--- DATA SHOWN ---
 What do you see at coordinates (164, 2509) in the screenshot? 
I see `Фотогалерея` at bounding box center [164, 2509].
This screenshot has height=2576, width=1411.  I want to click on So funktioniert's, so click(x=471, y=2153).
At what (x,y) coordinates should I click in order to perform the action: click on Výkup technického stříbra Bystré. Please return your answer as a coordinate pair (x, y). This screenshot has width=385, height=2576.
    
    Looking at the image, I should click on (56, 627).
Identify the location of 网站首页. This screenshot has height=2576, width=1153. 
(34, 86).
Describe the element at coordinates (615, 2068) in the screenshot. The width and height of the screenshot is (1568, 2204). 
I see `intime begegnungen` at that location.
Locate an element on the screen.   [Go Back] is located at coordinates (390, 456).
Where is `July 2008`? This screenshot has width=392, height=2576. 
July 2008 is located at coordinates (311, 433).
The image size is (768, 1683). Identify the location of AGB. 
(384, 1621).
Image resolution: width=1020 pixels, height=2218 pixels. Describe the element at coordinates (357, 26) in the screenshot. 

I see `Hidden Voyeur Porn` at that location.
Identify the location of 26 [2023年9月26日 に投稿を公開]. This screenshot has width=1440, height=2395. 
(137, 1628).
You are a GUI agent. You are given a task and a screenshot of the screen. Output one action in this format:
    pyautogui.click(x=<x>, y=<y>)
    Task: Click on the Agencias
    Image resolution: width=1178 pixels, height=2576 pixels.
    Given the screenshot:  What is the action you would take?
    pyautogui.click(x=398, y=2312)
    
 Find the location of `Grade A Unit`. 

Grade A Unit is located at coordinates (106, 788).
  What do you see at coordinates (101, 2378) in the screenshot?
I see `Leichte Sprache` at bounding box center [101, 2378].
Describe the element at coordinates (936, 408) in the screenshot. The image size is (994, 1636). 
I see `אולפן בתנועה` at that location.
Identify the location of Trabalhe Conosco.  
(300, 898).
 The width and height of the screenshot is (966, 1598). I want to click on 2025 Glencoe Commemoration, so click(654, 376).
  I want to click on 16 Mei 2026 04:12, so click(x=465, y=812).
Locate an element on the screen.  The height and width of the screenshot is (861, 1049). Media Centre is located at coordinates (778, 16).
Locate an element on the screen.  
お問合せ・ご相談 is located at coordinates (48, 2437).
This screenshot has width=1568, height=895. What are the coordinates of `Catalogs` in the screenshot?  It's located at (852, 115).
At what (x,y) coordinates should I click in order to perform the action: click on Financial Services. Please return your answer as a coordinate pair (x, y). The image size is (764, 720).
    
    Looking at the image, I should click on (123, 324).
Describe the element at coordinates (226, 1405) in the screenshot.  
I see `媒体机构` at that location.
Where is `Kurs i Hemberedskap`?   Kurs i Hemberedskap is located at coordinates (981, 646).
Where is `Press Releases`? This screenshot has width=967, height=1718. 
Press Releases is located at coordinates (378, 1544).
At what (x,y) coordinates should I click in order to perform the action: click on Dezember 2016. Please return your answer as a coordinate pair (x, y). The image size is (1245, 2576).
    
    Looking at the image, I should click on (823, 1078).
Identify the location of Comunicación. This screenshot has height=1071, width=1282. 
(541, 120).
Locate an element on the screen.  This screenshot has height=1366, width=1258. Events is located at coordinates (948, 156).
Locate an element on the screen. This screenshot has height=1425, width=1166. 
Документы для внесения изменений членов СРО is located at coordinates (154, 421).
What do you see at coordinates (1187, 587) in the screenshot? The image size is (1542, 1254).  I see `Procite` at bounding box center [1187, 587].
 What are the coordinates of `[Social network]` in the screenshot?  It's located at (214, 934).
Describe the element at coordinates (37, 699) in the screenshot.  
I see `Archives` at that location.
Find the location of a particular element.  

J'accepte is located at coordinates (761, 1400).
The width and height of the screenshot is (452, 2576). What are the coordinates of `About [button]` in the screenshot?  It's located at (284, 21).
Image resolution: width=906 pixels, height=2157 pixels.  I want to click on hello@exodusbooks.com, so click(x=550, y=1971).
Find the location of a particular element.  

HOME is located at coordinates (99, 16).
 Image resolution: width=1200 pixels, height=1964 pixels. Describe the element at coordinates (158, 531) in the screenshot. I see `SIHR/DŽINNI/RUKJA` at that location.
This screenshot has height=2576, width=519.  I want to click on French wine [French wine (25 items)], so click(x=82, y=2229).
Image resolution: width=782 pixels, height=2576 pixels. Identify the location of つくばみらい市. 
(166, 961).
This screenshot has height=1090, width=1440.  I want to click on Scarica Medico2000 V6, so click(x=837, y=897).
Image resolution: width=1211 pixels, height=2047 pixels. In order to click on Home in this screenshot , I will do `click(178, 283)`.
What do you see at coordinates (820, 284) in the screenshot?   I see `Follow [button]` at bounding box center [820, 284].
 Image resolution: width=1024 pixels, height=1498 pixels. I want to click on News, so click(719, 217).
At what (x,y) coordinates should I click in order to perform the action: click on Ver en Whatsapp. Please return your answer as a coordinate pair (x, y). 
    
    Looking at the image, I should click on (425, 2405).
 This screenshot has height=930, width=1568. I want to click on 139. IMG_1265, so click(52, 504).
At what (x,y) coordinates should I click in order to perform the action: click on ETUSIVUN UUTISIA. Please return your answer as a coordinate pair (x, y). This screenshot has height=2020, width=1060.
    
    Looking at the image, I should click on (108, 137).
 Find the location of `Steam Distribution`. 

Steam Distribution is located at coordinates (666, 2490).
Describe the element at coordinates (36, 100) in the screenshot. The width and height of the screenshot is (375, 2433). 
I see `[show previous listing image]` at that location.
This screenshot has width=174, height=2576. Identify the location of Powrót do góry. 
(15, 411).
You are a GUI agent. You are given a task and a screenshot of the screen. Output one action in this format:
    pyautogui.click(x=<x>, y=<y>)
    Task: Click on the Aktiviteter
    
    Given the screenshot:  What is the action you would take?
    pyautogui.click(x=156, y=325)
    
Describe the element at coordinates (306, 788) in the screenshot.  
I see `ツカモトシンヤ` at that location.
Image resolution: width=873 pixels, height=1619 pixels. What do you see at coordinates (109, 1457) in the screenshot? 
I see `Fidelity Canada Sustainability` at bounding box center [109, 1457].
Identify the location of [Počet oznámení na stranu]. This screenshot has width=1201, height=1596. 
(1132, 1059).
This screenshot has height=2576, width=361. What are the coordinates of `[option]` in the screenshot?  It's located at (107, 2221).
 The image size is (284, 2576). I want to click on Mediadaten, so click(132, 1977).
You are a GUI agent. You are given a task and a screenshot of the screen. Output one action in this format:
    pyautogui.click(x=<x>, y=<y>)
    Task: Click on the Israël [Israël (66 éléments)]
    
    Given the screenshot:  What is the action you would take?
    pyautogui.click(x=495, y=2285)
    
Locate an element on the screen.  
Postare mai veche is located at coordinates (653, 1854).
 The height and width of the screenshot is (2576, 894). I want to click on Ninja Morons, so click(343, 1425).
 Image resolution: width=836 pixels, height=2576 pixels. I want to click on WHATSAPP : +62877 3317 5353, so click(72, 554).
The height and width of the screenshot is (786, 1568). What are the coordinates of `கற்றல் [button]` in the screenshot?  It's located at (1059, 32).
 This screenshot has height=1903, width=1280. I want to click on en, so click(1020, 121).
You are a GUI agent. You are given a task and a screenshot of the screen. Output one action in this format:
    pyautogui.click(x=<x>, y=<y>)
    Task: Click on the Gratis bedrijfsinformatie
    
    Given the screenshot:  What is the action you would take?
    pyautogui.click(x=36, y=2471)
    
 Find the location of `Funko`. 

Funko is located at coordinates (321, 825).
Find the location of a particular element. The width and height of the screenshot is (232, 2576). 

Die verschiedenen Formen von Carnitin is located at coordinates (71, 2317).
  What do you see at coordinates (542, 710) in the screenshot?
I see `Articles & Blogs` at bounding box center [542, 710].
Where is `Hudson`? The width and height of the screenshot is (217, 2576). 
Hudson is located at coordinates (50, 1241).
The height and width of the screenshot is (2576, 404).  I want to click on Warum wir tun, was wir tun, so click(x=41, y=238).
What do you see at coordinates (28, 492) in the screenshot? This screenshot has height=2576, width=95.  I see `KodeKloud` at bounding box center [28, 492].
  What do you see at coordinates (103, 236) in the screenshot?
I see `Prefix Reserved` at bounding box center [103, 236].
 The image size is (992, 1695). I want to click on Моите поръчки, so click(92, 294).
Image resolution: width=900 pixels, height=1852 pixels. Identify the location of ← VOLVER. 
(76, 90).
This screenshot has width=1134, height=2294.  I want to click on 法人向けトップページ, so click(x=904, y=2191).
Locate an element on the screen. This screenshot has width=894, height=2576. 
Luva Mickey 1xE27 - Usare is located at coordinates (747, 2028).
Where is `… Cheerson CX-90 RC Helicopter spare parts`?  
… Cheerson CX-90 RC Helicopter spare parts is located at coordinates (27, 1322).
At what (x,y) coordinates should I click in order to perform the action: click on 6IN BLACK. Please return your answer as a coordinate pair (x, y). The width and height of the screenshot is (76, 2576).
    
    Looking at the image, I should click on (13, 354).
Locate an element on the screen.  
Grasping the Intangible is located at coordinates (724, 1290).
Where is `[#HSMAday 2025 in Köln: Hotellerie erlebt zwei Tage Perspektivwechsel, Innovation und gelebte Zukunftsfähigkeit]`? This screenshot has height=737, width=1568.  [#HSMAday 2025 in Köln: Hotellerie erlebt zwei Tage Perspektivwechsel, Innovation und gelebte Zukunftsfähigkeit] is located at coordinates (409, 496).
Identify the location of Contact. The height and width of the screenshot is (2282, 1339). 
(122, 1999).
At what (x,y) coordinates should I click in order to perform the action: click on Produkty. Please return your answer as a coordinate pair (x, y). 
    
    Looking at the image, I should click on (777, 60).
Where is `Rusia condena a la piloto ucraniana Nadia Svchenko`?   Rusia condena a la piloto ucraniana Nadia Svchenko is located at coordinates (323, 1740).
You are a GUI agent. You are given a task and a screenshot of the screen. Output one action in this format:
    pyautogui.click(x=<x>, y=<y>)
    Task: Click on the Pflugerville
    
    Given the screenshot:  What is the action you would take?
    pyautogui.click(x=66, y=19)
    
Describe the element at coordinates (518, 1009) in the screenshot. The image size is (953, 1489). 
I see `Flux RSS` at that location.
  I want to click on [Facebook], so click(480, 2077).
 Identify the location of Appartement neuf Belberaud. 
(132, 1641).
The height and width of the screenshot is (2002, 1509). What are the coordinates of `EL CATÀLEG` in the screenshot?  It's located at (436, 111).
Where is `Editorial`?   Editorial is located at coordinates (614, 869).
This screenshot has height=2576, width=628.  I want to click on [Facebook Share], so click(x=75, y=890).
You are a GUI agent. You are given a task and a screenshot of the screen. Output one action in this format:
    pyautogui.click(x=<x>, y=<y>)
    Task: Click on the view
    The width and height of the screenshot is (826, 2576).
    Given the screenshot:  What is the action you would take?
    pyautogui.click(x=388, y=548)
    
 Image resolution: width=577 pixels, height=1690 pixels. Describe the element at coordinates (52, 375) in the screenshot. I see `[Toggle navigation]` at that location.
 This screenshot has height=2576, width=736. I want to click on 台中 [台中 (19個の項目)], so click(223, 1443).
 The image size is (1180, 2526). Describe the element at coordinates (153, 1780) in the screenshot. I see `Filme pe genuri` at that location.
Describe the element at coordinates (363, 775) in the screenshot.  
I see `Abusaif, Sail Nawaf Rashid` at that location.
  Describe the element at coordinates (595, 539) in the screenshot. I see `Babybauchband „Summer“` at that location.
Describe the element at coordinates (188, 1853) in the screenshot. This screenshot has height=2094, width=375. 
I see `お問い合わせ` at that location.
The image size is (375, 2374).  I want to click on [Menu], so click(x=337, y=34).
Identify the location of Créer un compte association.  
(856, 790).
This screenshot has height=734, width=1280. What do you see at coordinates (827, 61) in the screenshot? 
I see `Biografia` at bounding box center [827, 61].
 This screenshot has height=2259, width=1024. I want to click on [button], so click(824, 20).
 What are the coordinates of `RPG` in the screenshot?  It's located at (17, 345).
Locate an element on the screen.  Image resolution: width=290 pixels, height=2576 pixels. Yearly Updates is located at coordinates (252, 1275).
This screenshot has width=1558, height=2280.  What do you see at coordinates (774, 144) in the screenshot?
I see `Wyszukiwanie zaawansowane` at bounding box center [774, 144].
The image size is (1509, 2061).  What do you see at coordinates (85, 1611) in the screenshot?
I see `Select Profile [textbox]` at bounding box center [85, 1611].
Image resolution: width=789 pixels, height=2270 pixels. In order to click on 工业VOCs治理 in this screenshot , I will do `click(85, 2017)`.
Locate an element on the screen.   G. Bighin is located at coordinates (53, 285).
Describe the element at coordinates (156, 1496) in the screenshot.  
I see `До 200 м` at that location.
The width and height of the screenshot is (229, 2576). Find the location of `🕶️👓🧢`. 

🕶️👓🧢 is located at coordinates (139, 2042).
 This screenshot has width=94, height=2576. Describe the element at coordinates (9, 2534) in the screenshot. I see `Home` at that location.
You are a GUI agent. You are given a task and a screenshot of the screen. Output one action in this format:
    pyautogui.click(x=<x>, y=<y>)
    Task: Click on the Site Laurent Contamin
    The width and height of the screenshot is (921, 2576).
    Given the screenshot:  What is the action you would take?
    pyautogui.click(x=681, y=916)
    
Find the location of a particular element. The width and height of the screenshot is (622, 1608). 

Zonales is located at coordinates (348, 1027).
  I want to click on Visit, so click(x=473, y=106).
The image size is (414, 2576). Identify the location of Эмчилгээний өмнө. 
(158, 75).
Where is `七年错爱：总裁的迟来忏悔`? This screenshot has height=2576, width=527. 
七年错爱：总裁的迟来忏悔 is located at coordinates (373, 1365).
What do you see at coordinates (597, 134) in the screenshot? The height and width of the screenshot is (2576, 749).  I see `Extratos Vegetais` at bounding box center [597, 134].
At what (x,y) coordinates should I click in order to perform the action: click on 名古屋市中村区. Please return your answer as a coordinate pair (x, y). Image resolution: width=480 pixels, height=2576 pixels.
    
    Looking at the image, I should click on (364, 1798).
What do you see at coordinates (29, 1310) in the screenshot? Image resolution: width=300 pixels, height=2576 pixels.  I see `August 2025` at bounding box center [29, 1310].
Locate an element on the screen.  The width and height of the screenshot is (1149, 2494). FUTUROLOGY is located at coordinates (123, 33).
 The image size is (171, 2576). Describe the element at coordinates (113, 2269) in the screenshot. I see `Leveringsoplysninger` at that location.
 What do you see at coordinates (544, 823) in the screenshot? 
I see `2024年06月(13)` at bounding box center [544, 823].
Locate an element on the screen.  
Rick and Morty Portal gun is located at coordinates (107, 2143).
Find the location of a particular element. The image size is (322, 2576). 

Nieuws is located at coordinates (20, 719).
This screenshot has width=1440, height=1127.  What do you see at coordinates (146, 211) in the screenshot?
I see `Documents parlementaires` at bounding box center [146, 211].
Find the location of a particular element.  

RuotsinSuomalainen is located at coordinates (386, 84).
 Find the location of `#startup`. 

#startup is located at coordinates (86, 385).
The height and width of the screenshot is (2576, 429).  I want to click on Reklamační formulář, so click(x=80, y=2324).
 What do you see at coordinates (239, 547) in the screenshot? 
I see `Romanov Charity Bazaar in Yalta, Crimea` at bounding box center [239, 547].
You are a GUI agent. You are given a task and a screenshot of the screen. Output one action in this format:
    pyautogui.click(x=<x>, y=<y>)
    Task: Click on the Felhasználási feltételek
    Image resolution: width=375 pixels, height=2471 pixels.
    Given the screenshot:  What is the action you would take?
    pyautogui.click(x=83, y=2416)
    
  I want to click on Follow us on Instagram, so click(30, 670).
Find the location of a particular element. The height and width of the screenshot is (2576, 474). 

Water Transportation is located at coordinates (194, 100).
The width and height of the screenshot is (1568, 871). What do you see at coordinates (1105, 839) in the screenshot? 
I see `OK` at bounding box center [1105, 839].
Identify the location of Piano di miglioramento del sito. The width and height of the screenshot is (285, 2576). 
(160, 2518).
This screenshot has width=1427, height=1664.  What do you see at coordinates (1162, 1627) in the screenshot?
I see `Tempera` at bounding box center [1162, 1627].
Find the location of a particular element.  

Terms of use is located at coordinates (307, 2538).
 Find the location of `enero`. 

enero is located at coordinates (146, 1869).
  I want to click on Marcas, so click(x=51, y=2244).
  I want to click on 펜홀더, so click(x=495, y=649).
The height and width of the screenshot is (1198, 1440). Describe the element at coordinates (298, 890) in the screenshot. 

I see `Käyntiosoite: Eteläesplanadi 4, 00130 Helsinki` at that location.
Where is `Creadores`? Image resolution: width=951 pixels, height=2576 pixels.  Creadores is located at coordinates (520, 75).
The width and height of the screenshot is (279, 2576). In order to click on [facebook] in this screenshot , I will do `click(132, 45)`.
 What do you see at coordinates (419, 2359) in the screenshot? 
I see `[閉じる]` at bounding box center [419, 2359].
---
WHAT IS EXPECTED:
Please return a copy of each line in the entries that has the string "will".

WRITTEN RESPONSE:
Image resolution: width=1211 pixels, height=2047 pixels. In order to click on Home in this screenshot , I will do `click(178, 283)`.
Image resolution: width=789 pixels, height=2270 pixels. In order to click on 工业VOCs治理 in this screenshot , I will do `click(85, 2017)`.
The width and height of the screenshot is (279, 2576). In order to click on [facebook] in this screenshot , I will do `click(132, 45)`.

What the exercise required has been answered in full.